Writing enchantment
ANNOTATIONS
The Island of Ticao closed the gathering of writers. On the last day of the Second Bikol Book Festival, I, with my birth-attachment to the island, was given the honor of ending the feast. People, I said, especially those who are strange to the land, look for the enchantment of this land. The enchantment, however, evades those who are in quest of the extraordinary partitioned from the ordinary, of the magical from the mundane.
That night, the old ladies of Ticao, their lives gilded with memories of isolation giving them their name, the Golden Girls, sang of lost love and precious kinship, the names of birds in the melody now gone from territories extant as metaphors for the vanishing. And then they performed a courtship dance, the movement of birds recovered into a ritual for men and women entering a contract of love. Then the dance was over. This was the sign for the women to do what they had prepared for: to dance with the writers. This was the tradition of the island that women would dance with the stranger visiting the land, till the light from the moon, or, if the moon was not there, the beam from the night sky, exhausted the gallant men (or women) who braved the crossing of Ticao Pass and endure the charm of the island enchanting.
But, as I said, I spoke too soon. Enchantment had taken hold of us already. It began with the people of the island. The living room of Dr. Roger Lim and wife, Manay Luting, was a gallery of artifacts: a saint’s head mingled with ancient beads dug from rice fields; secondary burial jars were watched over by the differing religions where saints become patrons and relic devotional guides; and, a replica of the famous Ticao Stone, the original now in the National Museum, teased our minds about authenticity.
In our four days on the island, the town of San Fernando opened
the doors of its homes for us. Coolis Resort of Rene and Nora Alindogan was the main headquarters. An elegant white house of a kin who asked he be named only “Don Paquito” was another of our exquisite yet cozy home, its owner offering the first formal lunch for us. Each day was a banquet: Clarita Sagad Dimen’s sprawling home offered more than 10 culinary forms. On the third day, Leny Lozano Serra with the help of some of the Golden Girls, was the hostess of a dinner so varied her apologies for the simplicity of her offering amused us no end. The writers were treated to “tuba,” with Honeylu Briones Cañares introducing us to a drink gathered early in the morning, the product to be imbibed for lunch and one harvested in the late afternoon, for the juice meant to be drunk in the early evening. The morning or late afternoon tuba was served with bagóngon, a sea snail, sometimes known as telescope shell. The writers were even taught how to suck. Such fastidiousness was rare for us.

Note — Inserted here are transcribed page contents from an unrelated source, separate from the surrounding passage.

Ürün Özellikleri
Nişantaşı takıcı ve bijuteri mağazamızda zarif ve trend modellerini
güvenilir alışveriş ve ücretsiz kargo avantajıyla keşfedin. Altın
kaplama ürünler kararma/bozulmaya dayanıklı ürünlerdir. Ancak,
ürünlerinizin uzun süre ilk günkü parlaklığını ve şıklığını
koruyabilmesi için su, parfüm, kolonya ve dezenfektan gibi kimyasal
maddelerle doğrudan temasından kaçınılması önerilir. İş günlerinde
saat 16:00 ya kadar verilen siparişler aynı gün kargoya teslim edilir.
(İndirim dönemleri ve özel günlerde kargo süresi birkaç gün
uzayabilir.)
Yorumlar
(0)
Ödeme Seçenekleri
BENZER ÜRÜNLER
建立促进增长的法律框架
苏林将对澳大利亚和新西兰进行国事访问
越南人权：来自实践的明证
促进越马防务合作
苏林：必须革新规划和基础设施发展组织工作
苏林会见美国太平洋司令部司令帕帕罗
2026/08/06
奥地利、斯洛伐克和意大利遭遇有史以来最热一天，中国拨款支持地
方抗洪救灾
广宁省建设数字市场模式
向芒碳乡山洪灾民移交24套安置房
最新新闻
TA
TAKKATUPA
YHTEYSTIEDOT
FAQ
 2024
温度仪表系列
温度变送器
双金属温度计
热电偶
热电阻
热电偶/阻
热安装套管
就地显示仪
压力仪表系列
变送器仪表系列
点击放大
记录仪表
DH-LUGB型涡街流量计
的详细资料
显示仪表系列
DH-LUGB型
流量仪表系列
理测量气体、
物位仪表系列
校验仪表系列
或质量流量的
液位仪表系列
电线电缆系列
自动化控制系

Lia Monteverde was the main curator of the feast, making sure the kakanin or native rice cakes were done according to age-old procedures. One day, she served a chicken dish that was described as “kinabas-an” (the word “kabas-an,” indicated “wet-rice cultivation”) and prompted a respect for food prepared according to the wisdom and preference of farmers. When I requested for “utan” (lit. vegetables cooked in coconut milk) “na bayawas” (guava), Lia said the ripe guava used for that dessert was not in season. No pressure, I assured her. But when that day’s lunch came, on the table was that dish—the soft pink flesh of the fruit succulent and tangy, a light sourness escaping every now and then the magisterial hold of the coconut milk.

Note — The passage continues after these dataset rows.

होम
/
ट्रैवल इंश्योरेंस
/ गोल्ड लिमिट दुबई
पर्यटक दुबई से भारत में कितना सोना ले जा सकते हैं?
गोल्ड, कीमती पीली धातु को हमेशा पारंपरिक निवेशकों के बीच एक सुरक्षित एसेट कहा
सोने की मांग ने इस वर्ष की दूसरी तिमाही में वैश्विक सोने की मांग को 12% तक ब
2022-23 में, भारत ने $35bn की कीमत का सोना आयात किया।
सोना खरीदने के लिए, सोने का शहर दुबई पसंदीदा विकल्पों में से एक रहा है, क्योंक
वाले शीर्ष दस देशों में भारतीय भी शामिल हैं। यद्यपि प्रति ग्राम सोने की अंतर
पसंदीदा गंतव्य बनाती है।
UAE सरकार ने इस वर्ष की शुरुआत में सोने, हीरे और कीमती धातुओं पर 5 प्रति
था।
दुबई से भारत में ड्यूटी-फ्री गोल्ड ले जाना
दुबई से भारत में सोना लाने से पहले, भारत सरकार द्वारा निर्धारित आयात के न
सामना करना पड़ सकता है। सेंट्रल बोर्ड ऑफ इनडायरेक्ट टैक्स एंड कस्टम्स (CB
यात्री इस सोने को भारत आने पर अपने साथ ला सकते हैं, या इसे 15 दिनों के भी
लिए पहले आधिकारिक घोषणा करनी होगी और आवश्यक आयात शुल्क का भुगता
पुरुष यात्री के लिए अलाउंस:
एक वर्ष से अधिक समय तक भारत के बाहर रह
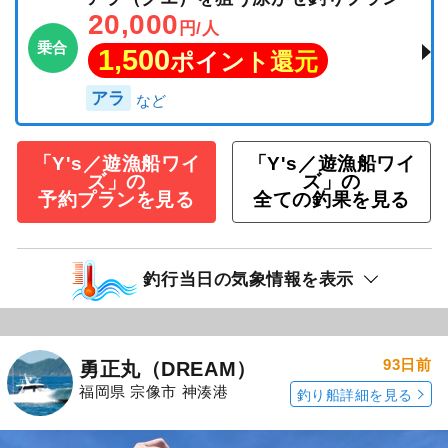
20,000
円/人
乗合
1,500
ポイント還元
アラ
「Y's／遊漁船ワイ
「Y's／遊漁船ワイ
ズ」の
ズ」の
予約プランを見る
全ての釣果を見る
釣行当日の気象情報を表示
93日前
勇正丸（DREAM）
福岡県 宗像市 神湊港
釣り船詳細を見る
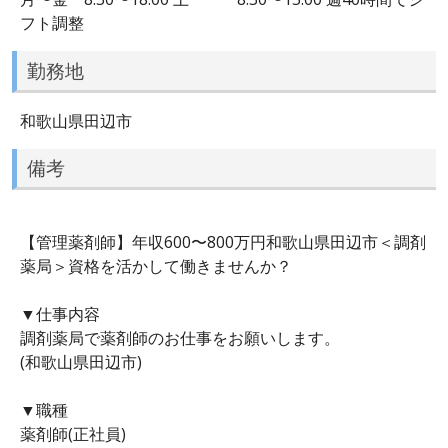
フト調整
勤務地
和歌山県田辺市
備考
【管理薬剤師】年収600〜800万円和歌山県田辺市＜調剤
薬局＞資格を活かして働きませんか？
▼仕事内容
調剤薬局で薬剤師のお仕事をお願いします。
(和歌山県田辺市)
▼職種
薬剤師(正社員)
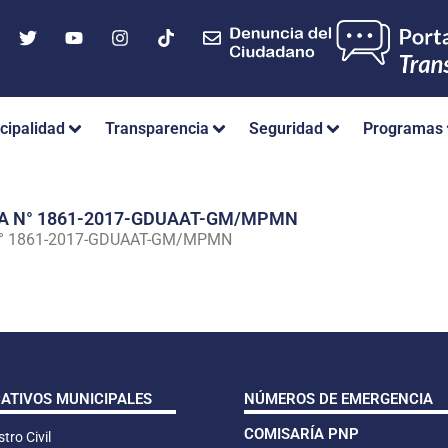
cipalidad
Transparencia
Seguridad
Programas
IA N° 1861-2017-GDUAAT-GM/MPMN
N° 1861-2017-GDUAAT-GM/MPMN
CATIVOS MUNICIPALES
NÚMEROS DE EMERGENCIA
COMISARÍA PNP
tro Civil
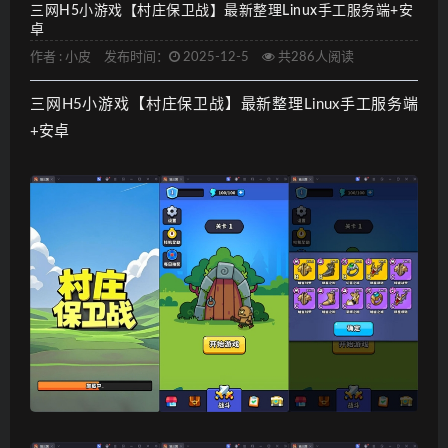
三网H5小游戏【村庄保卫战】最新整理Linux手工服务端+安
卓
作者 :
小皮
发布时间：
2025-12-5
共286人阅读
三网H5小游戏【村庄保卫战】最新整理Linux手工服务端
+安卓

On the last day, Lia was still the curator as she sent us off to two sites: one was the Catandayagan Falls, the other the so-called Buntod Reef.
The reef took us a full one hour from Talisay, famed for its pebble beach. It was last in our itinerary, coming after the falls. This was anticlimactic. From afar, the reef could be seen by what seemed like a strip of aquamarine water flanked by deep blue-green sea. The lighter colors were for the shallow, navigable part of the sea and the dark belonged to the depth. The lightblue shallow water was a lie. The truth was there in this huge tanker docked far from where the writers were swimming: around us was the sea dangerously plunging into an abyss of some sort.
It was wrong to visit the reef after coming from the Catandayagan Falls. The reef was lovely prose.
Nothing prepared us for the Catandayagan Falls. That day, our boat followed the curves of the island, the shores marked by crags and precipices, with trees darkening their walls. We noticed the motor of the boat slowed down to a murmur, its prow quietly circling a small rock, then a cluster of bigger rock. We became conscious of a pause. We looked around, noticed the calmness of the sea and what seemed an eternity of shadows below its surface. Our boat was gliding not to but into the majesty of rocks. The crew knew when to stop. Our eyes knew where to look. I looked up. A long, full, tensed minutes. From the top of the oldest rocks of the island f lowed the whitest rush of water, plunging into the immortality of this primitive sea.
This was where the island ended; this was its beginning. There are no tales about this silence, this terror. Tandayag, the great Serpent is our only link to its past and its present. Nothing stops anyone from writing about its story and how the Serpent became too small for its cave. In that moment, face to face with the Catandayagan, nothing moved. Not time. Not the place. Not even timelessness.